WHAT YOU HAVE TO DO:
Could you set down the records below exactly as they are, with no pictures?

EXERCISE MATERIAL:
********************

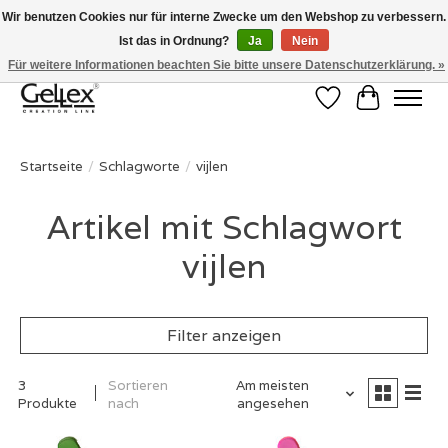
Wir benutzen Cookies nur für interne Zwecke um den Webshop zu verbessern.
Ist das in Ordnung?
Ja
Nein
✅ Voor 15:00 besteld, de volgende werkdag in huis! ✅ Gratis verzenden vanaf
€50 ✉
info@gellex.nl
Für weitere Informationen beachten Sie bitte unsere Datenschutzerklärung. »
Wunschzettel
Ihr Waren
Startseite
/
Schlagworte
/
vijlen
Artikel mit Schlagwort
vijlen
Filter anzeigen
3
Sortieren
Am meisten
Produkte
nach
angesehen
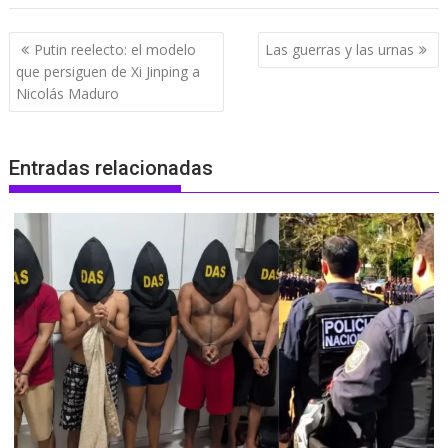
Navegación
Putin reelecto: el modelo
Las guerras y las urnas
de
que persiguen de Xi Jinping a
entradas
Nicolás Maduro
Entradas relacionadas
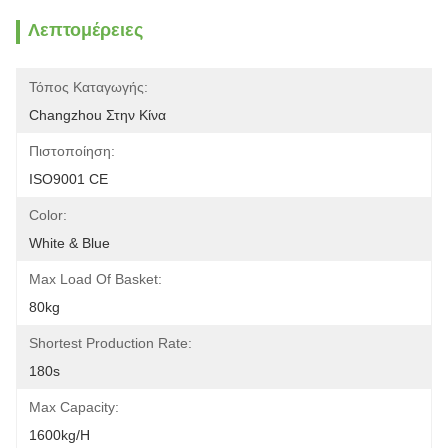
Λεπτομέρειες
Τόπος Καταγωγής:
Changzhou Στην Κίνα
Πιστοποίηση:
ISO9001 CE
Color:
White & Blue
Max Load Of Basket:
80kg
Shortest Production Rate:
180s
Max Capacity:
1600kg/h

********************

ANSWER BOX:
Wir benutzen Cookies nur für interne Zwecke um den Webshop zu verbessern.
Ist das in Ordnung?
Ja
Nein
✅ Voor 15:00 besteld, de volgende werkdag in huis! ✅ Gratis verzenden vanaf
€50 ✉
info@gellex.nl
Für weitere Informationen beachten Sie bitte unsere Datenschutzerklärung. »
Wunschzettel
Ihr Waren
Startseite
/
Schlagworte
/
vijlen
Artikel mit Schlagwort
vijlen
Filter anzeigen
3
Sortieren
Am meisten
Produkte
nach
angesehen
Navegación
Putin reelecto: el modelo
Las guerras y las urnas
de
que persiguen de Xi Jinping a
entradas
Nicolás Maduro
Entradas relacionadas
Λεπτομέρειες
Τόπος Καταγωγής:
Changzhou Στην Κίνα
Πιστοποίηση:
ISO9001 CE
Color:
White & Blue
Max Load Of Basket:
80kg
Shortest Production Rate:
180s
Max Capacity:
1600kg/h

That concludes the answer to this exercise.